The ESA has already kick started a project called ESA Space Situational Awareness (SSA) at the last ministerial council meeting in 2016 seeking innovative services and space cooperation for economically viable spaceflights.

"We must sustain the dream of future exploration," Woerner said.

Areas Of Threat From Space Debris

The conference on space debris identified multiple threats from space debris including faulty disposal of defunct satellites and rocket stages plus the challenges posed by satellite mega-constellations now getting ready. They include the one planned by Space X owned by Elon Musk.

"Only about 60 percent of the satellites that should be disposed of at the end of their missions under current guidelines are, in fact, properly managed," noted Holger Krag, head of ESA's debris office.

At the conference, researchers called for an urgent removal of all defunct satellites from Earth's orbit before more junk comes from their disintegration.

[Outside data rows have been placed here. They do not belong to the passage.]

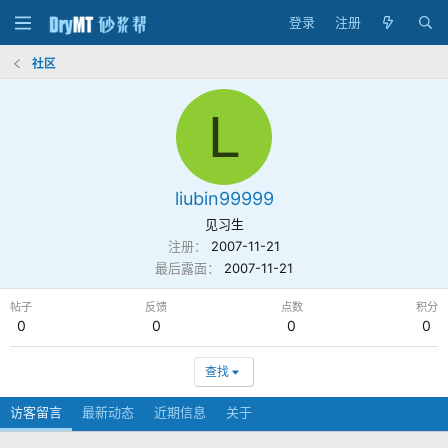
登录
注册
社区
L
liubin99999
见习生
注册
2007-11-21
最后露面
2007-11-21
帖子
反馈
点数
积分
0
0
0
0
查找
访客留言
最新动态
近期信息
关于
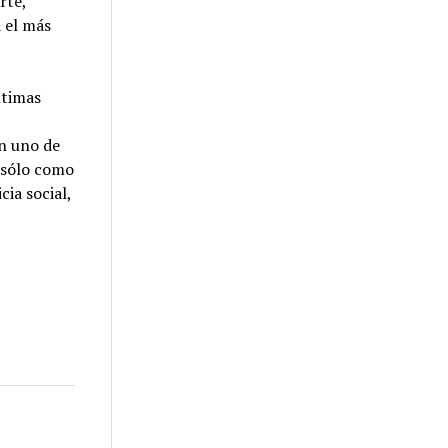
rte,
 el más
ltimas
en uno de
o sólo como
ia social,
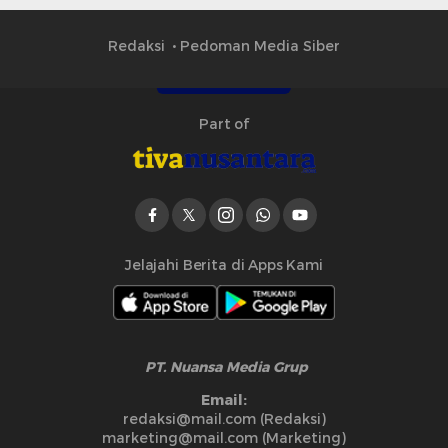
Redaksi
Pedoman Media Siber
Part of
Jelajahi Berita di Apps Kami
PT. Nuansa Media Grup
Email:
redaksi@mail.com (Redaksi)
marketing@mail.com (Marketing)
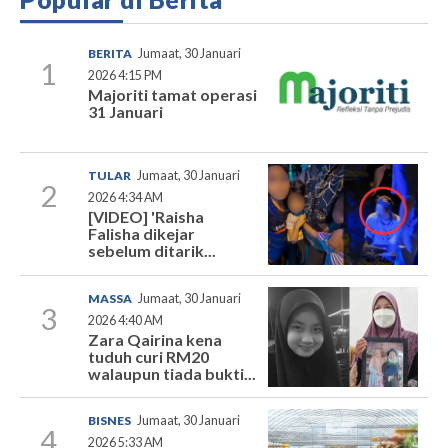
BERITA
Jumaat, 30 Januari
1
2026 4:15 PM
Majoriti tamat operasi
31 Januari
TULAR
Jumaat, 30 Januari
2
2026 4:34 AM
[VIDEO] 'Raisha
Falisha dikejar
sebelum ditarik...
MASSA
Jumaat, 30 Januari
3
2026 4:40 AM
Zara Qairina kena
tuduh curi RM20
walaupun tiada bukti...
BISNES
Jumaat, 30 Januari
4
2026 5:33 AM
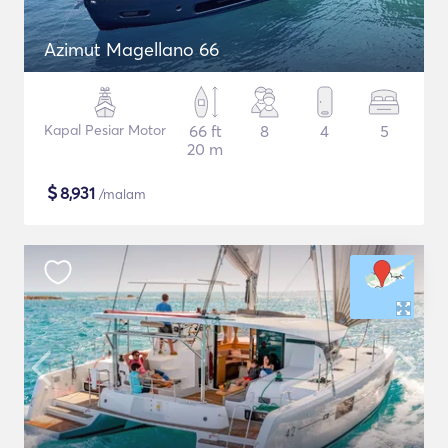
Azimut Magellano 66
Kapal Pesiar Motor
66 ft
8
4
5
20 m
$
8,931
/malam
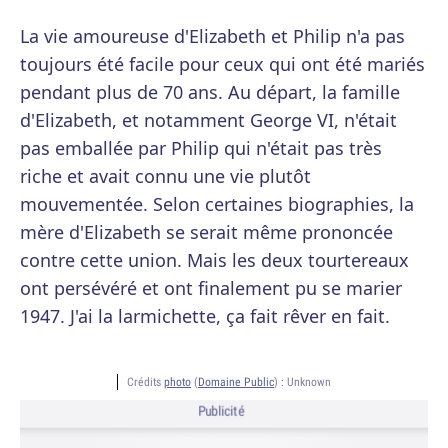
La vie amoureuse d'Elizabeth et Philip n'a pas
toujours été facile pour ceux qui ont été mariés
pendant plus de 70 ans. Au départ, la famille
d'Elizabeth, et notamment George VI, n'était
pas emballée par Philip qui n'était pas très
riche et avait connu une vie plutôt
mouvementée. Selon certaines biographies, la
mère d'Elizabeth se serait même prononcée
contre cette union. Mais les deux tourtereaux
ont persévéré et ont finalement pu se marier
1947. J'ai la larmichette, ça fait rêver en fait.
Crédits
photo
(
Domaine Public
) :
Unknown
Publicité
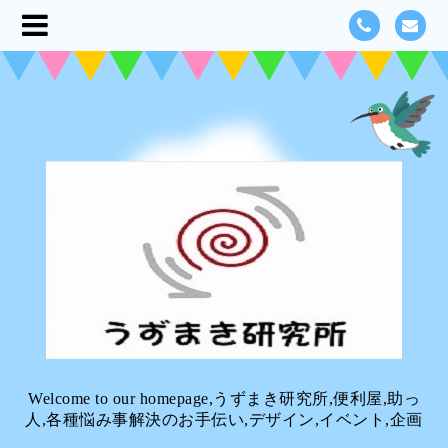
Welcome to our homepage,うずまき研究所,便利屋,助っ
人,各種悩み事解決のお手伝い,デザイン,イベント,企画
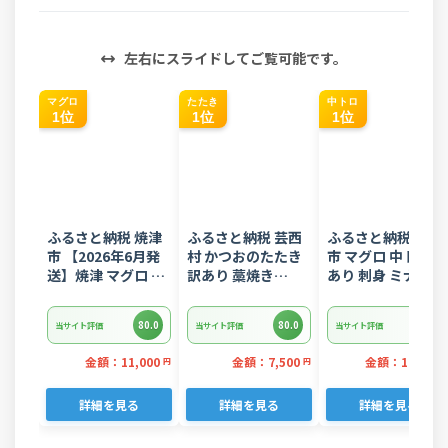
左右にスライドしてご覧可能です。
マグロ
たたき
中トロ
1位
1位
1位
ふるさと納税 焼津
ふるさと納税 芸西
ふるさと納税 焼津
市 【2026年6月発
村 かつおのたたき
市 マグロ 中トロ 訳
送】焼津 マグロ ネ
訳あり 藁焼き
あり 刺身 ミナミマ
ギトロ セット F4 ね
1.5kg 鰹タタキ
グロ 中トロ 切り落
ぎとろ(a10-
【KYF027】
とし 約700g(a18-
80.0
80.0
80.0
当サイト評価
当サイト評価
当サイト評価
875202606)
110)
金額：11,000
金額：7,500
金額：19,000
円
円
詳細を見る
詳細を見る
詳細を見る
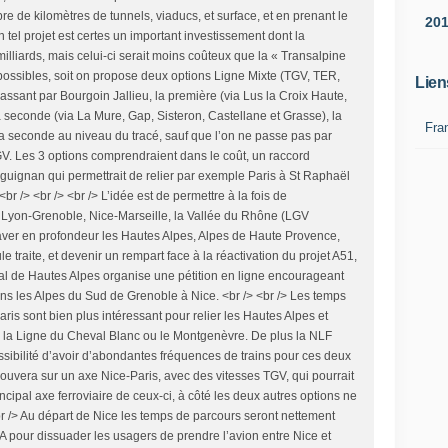
e de kilomètres de tunnels, viaducs, et surface, et en prenant le
20
un tel projet est certes un important investissement dont la
milliards, mais celui-ci serait moins coûteux que la « Transalpine
t possibles, soit on propose deux options Ligne Mixte (TGV, TER,
Lien
ssant par Bourgoin Jallieu, la première (via Lus la Croix Haute,
a seconde (via La Mure, Gap, Sisteron, Castellane et Grasse), la
Fra
la seconde au niveau du tracé, sauf que l’on ne passe pas par
LGV. Les 3 options comprendraient dans le coût, un raccord
aguignan qui permettrait de relier par exemple Paris à St Raphaël
 /> <br /> <br /> L’idée est de permettre à la fois de
s Lyon-Grenoble, Nice-Marseille, la Vallée du Rhône (LGV
ver en profondeur les Hautes Alpes, Alpes de Haute Provence,
e traite, et devenir un rempart face à la réactivation du projet A51,
al de Hautes Alpes organise une pétition en ligne encourageant
dans les Alpes du Sud de Grenoble à Nice. <br /> <br /> Les temps
ris sont bien plus intéressant pour relier les Hautes Alpes et
la Ligne du Cheval Blanc ou le Montgenèvre. De plus la NLF
sibilité d’avoir d’abondantes fréquences de trains pour ces deux
rouvera sur un axe Nice-Paris, avec des vitesses TGV, qui pourrait
ncipal axe ferroviaire de ceux-ci, à côté les deux autres options ne
br /> Au départ de Nice les temps de parcours seront nettement
CA pour dissuader les usagers de prendre l’avion entre Nice et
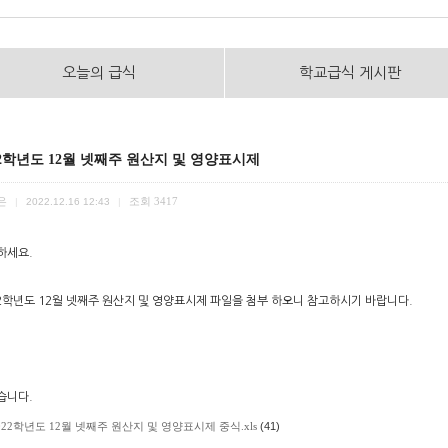
오늘의 급식
학교급식 게시판
22학년도 12월 넷째주 원산지 및 영양표시제
은
조회
3417
|
2022.12.16 12:43
|
하세요.
22학년도 12월 넷째주 원산지 및 영양표시제 파일을 첨부 하오니 참고하시기 바랍니다.
습니다.
022학년도 12월 넷째주 원산지 및 영양표시제 중식.xls
(41)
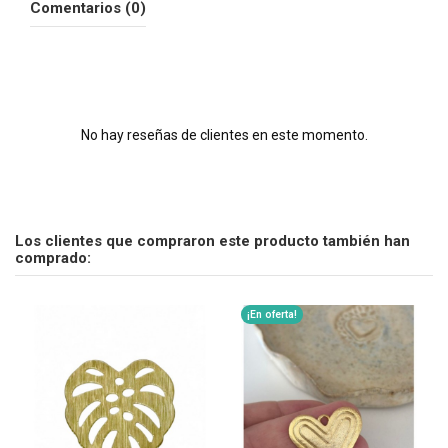
Comentarios (0)
No hay reseñas de clientes en este momento.
Los clientes que compraron este producto también han
comprado:
¡En oferta!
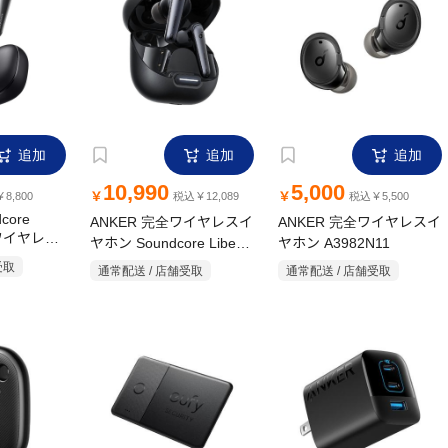
追加
追加
追加
10,990
5,000
￥
￥
8,800
税込￥12,089
税込￥5,500
core
ANKER 完全ワイヤレスイ
ANKER 完全ワイヤレスイ
完全ワイヤレス
ヤホン Soundcore Liberty
ヤホン A3982N11
ズキャンセ
4 NC A3947N11 ブラック
受取
通常配送 / 店舗受取
通常配送 / 店舗受取
N11 ミッド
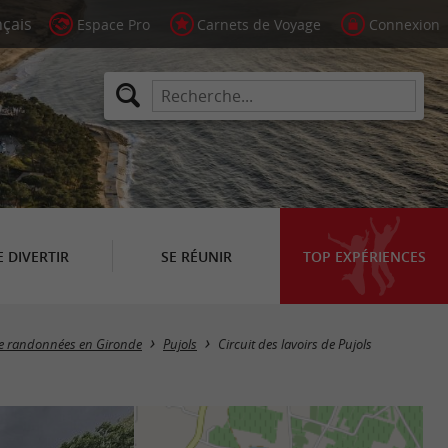
Espace Pro
Carnets de Voyage
Connexion
E DIVERTIR
SE RÉUNIR
TOP EXPÉRIENCES
 de randonnées en Gironde
Pujols
Circuit des lavoirs de Pujols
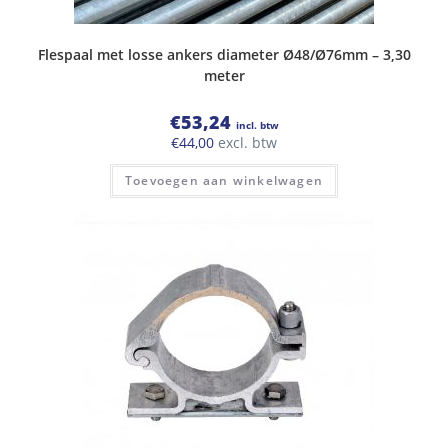
Flespaal met losse ankers diameter Ø48/Ø76mm – 3,30
meter
€
53,24
incl. btw
€
44,00
excl. btw
Toevoegen aan winkelwagen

According to Krag, the conference has demonstrated that it has the technology to mitigate the debris problem.

"However, implementation of these countermeasures is still a challenge, and this has the utmost importance in view of plans to deploy constellations of hundreds of satellites in space," added Krag.

Growing Danger And Some Inconvenient Truths

The statistics show that there had been more than 5,250 satellite launches since 1957 and the confirmed number comes to 23,000 at the orbit in which only 1,200 are working while the rest are junk.

Compounding the problem is the disintegration of derelict craft broken into some 750,000 pieces larger than 1 cm and another 166 million pieces bigger than 1 mm. These fragments are moving in high relative velocities with speeds exceeding bullets and can destroy space infrastructure of satellites working in the domain of telecom, weather, navigation, broadcast, and climate-monitoring.

The scientists at the conference expressed the view that any delay in clearing the space junk will entail a huge cost and heighten collision risk in the orbit as more satellites are being launched.

Safety Of International Space Station

Meanwhile, a short film produced by ESA and screened at the conference effectively conveyed the severity of the space junk problem.

The Space Debris: A Journey to Earth in the 3-D version duly projected the gravity of the issue and explained ESA is clamoring for fixing the space debris problem.

Meanwhile, space debris problem has also sparked concerns over the safety of the International Space Station which is in the low-Earth orbit.

According to NASA flight controller Robert Frost, space debris can cannibalize the ISS only if the space lab and debris start traveling in opposite directions.

ISS is well shielded by Whipple bumpers at the front with layers of spaces in between. At the space debris conference, French astronaut Thomas Pesquet also spoke about the safety of the ISS and said it is well guarded for objects up to 1 cm across.